## RECORDS TO PROCESS:
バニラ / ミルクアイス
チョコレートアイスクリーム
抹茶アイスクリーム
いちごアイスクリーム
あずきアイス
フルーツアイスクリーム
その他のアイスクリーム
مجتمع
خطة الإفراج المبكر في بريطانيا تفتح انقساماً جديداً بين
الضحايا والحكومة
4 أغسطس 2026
--
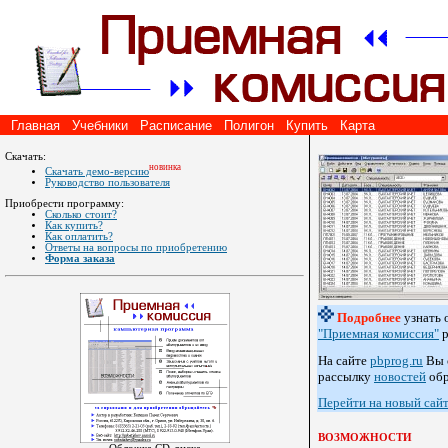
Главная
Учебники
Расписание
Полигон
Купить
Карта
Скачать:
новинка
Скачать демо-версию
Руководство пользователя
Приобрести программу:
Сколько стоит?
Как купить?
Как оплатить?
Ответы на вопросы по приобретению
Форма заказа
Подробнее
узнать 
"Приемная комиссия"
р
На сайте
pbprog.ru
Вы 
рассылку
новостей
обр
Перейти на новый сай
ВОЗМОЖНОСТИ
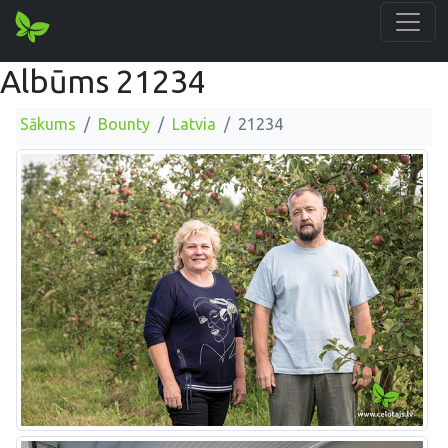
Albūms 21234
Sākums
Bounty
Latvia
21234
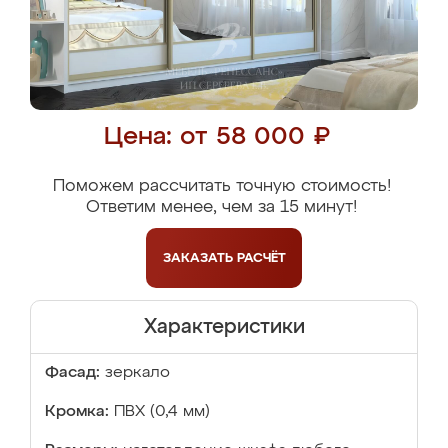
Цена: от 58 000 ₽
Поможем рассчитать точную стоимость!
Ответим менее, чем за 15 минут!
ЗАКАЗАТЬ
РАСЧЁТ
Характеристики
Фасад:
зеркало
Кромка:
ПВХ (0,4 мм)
--
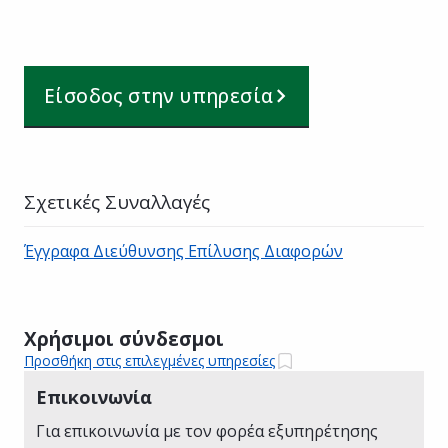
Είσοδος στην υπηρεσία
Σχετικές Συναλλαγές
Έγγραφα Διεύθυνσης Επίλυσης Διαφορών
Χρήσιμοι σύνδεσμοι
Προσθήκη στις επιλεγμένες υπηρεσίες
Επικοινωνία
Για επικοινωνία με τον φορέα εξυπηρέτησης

## DIRECTIONS:
In the data above, find the line containing "Руководство пользователя" and the line containing "ПВХ (0,4 мм)". Copy exactly the stretch from the first through the second, both included, leaving out any picture.

## EXERCISE SOLUTION:
Руководство пользователя
Приобрести программу:
Сколько стоит?
Как купить?
Как оплатить?
Ответы на вопросы по приобретению
Форма заказа
Подробнее
узнать 
"Приемная комиссия"
р
На сайте
pbprog.ru
Вы 
рассылку
новостей
обр
Перейти на новый сай
ВОЗМОЖНОСТИ
Albūms 21234
Sākums
Bounty
Latvia
21234
Цена: от 58 000 ₽
Поможем рассчитать точную стоимость!
Ответим менее, чем за 15 минут!
ЗАКАЗАТЬ
РАСЧЁТ
Характеристики
Фасад:
зеркало
Кромка:
ПВХ (0,4 мм)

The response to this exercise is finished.